#### Records to process

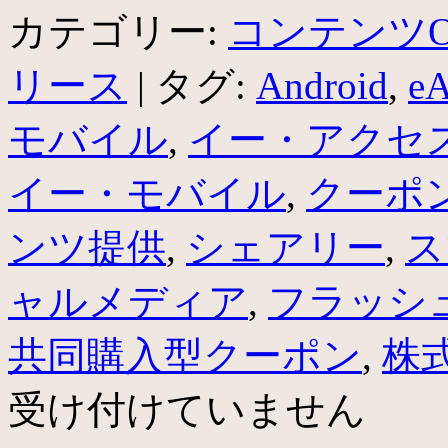
カテゴリー:
コンテンツO
リース
|
タグ:
Android
,
eA
モバイル
,
イー・アクセ
イー・モバイル
,
クーポ
ンツ提供
,
シェアリー
,
ス
ャルメディア
,
フラッシ
共同購入型クーポン
,
株
受け付けていません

#### Exercise requirements
Your answer must be an exact copy of the listing, minus its pictures.

#### Reply to the exercise
カテゴリー:
コンテンツO
リース
|
タグ:
Android
,
eA
モバイル
,
イー・アクセ
イー・モバイル
,
クーポ
ンツ提供
,
シェアリー
,
ス
ャルメディア
,
フラッシ
共同購入型クーポン
,
株
受け付けていません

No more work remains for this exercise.